New OCI Bare Metal Instance (BM.GPU.MI355X.8)
- Name: BM.GPU.MI355X.8
- Accelerators: 8× AMD Instinct™ MI355X (288 GB per GPU)
- Integrated GPU memory: 2.3 TB HBM3e
- System CPU / RAM: 128-core AMD EPYC 5th gen + 3 TB DDR5
- Local storage: 61.44 TB
- Networking: 400 Gbps (front-end) + 3,200 Gbps (cluster)
- Price: starting at $8.60/hour (according to Oracle)
Intended use: training large language models (LLMs) and large-scale multimodal models, real-time inference of agents and Mixture of Experts (MoE), long-context tasks (RAG, summarization), and HPC (CAE, CFD, digital twins, genomics, climate, finance, GNN).
Zettascale in the cloud: up to 131,072 GPUs and ultra-low latency RDMA
Oracle highlights that its OCI Supercluster Zettascale—the foundation of the company’s large-scale AI training ecosystem—can scale up to 131,072 GPUs with high-performance RDMA networking and ultra-low latency. Oracle describes it as the largest “AI supercomputer” in the cloud. In this ecosystem, MI355X provides “approximately 3× computational power” and “+50% memory” over previous generations, accelerating training time and the efficiency of distributed jobs.
Open ecosystem (ROCm) and compatibility
OCI MI355X instances rely on ROCm™, AMD’s open computing platform. In addition to standard frameworks (PyTorch, TensorFlow, ONNX Runtime, Triton), AMD and Oracle emphasize CUDA-to-ROCm porting pathways to facilitate migration without extensive rewrites.
Customer use cases
- Absci (biotech): accelerates drug discovery with generative AI (large-scale molecular dynamics, antibody design). Reports 2.5 µs inter-GPU latency, TB/s throughput, and no hypervisor overhead on OCI.
- Seekr (explainable AI): multi-year agreement to train next-generation models and agents at a global scale on OCI + AMD, prioritizing dense multinode compute and international presence.
Why it matters
- Memory and bandwidth: the 288 GB HBM3e per GPU and 8 TB/sec open doors to longer contexts, Larger batches, and less offloading to the system, crucial for MoE and RAG.

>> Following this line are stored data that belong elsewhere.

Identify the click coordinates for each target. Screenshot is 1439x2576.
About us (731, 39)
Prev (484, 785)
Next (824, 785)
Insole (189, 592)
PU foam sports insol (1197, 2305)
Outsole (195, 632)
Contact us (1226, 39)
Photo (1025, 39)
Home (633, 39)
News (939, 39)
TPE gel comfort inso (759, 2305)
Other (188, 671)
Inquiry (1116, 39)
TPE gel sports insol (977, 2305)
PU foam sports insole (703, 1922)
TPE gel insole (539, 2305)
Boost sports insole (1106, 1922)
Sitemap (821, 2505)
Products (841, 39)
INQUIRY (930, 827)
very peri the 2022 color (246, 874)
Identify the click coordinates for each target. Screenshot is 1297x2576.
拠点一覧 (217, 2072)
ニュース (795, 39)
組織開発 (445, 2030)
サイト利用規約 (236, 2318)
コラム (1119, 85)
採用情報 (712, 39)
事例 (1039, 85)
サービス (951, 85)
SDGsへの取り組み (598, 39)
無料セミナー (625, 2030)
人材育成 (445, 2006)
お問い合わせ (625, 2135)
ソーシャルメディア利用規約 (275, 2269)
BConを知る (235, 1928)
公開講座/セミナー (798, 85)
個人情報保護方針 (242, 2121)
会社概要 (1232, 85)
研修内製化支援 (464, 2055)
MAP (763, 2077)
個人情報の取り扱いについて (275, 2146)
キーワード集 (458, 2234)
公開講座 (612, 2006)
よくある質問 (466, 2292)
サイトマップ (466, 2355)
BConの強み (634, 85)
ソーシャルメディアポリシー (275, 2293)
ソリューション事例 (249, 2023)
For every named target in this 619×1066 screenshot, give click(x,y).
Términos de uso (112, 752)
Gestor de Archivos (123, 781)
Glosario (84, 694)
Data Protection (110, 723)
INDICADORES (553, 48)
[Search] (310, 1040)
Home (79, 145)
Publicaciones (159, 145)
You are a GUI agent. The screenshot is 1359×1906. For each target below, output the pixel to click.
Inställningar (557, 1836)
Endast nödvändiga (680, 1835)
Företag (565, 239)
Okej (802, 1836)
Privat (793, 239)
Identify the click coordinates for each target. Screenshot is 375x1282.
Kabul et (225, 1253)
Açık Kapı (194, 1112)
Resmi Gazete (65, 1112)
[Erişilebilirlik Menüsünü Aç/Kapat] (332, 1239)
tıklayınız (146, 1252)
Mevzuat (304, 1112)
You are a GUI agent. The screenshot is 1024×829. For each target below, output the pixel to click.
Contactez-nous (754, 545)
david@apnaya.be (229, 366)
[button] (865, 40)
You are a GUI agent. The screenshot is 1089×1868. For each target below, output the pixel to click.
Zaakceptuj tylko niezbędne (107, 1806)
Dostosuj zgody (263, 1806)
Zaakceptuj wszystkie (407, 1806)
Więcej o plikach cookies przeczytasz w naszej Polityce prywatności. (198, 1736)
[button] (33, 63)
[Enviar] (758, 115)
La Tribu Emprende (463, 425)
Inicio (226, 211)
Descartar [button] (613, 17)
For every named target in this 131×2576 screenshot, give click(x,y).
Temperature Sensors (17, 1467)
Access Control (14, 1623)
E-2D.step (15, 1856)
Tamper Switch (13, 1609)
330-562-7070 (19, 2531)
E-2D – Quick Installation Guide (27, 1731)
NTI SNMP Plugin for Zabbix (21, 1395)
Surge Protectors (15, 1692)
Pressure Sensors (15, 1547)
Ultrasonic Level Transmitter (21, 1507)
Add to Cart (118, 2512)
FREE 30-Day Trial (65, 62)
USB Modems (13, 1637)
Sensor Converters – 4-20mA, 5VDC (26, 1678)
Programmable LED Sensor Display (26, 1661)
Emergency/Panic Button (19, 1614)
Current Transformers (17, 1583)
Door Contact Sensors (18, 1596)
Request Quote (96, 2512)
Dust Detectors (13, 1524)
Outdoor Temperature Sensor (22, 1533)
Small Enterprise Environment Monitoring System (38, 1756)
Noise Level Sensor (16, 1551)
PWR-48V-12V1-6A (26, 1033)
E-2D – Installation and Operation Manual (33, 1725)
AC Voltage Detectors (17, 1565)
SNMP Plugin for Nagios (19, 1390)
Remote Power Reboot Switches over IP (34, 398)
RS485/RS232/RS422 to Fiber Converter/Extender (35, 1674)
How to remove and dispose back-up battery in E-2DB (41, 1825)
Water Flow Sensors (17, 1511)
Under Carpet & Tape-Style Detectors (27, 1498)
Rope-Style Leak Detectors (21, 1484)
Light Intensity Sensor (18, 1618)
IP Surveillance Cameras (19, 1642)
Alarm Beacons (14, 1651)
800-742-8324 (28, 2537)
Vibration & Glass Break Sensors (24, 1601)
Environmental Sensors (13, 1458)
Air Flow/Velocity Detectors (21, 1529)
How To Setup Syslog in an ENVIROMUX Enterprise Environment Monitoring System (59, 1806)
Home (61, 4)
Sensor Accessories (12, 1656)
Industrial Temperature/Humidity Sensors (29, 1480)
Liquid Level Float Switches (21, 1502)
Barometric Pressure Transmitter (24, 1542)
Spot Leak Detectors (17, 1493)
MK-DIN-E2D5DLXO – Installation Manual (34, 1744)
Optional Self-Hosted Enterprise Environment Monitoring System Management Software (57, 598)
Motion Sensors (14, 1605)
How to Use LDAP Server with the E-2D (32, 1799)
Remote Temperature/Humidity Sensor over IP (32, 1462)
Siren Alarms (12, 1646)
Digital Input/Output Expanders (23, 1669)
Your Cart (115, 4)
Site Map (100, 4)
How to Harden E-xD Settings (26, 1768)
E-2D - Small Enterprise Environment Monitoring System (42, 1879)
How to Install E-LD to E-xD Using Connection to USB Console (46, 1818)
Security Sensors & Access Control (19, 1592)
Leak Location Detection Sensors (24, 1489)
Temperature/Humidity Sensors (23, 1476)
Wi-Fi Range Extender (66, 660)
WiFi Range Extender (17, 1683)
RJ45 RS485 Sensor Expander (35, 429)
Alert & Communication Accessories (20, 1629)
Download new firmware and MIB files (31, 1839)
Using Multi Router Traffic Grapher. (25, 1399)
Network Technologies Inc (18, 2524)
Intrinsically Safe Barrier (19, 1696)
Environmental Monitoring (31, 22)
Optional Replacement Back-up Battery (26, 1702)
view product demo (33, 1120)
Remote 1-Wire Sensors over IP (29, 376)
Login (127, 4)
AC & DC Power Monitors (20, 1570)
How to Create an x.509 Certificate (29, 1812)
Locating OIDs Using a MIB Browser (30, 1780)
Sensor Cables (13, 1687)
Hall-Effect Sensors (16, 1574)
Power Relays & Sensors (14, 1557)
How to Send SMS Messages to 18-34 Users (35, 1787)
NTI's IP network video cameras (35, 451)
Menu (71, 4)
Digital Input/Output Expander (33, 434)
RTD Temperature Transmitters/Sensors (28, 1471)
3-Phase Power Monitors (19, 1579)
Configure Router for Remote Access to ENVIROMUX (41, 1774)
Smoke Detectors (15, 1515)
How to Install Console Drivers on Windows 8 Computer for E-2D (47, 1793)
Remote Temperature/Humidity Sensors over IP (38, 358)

- Cost/performance: an entry price starting at $8.60/hr for an 8-GPU MI355X bare metal instance signals aggressive market positioning amid GPU availability and cost pressures.
- Scale: the combination of networking (400 Gbps FE / 3.2 Tbps cluster), liquid-cooled racks, and Zettascale points to large, stable clusters that bridge the gap from proofs of concept to industrial AI.
Getting started
The BM.GPU.MI355X.8 instances are now available for request on OCI and will be ready in the second half of next year, integrated into Oracle’s AI infrastructure family alongside MI300X. Oracle has released additional resources as part of Oracle AI World 2025, including product details, keynotes, and technical documentation.
Quick questions
How does MI355X compare to MI300X?
Increased HBM3e (288 GB per GPU), +51% bandwidth (8 TB/sec), new FP4/6/8 precisions with CDNA 4, and overall system improvements (CPU, RAM, NVMe, networking).
What workloads is it ideal for?
Training and inference of multimodal large language models (LLMs), MoE, agents, long-context tasks, as well as HPC (CAE/CFD, genomics, climate modeling, finance, GNN).
What does OCI offer at the cluster level?
Low-latency RDMA networking, liquid-cooled racks, the Zettascale supercluster with up to 131,072 GPUs, and sovereignty controls for cloud deployment.
Is it compatible with my existing stack?
Supports ROCm and standard frameworks. There are CUDA-to-ROCm migration pathways without extensive rewrites, according to AMD and Oracle.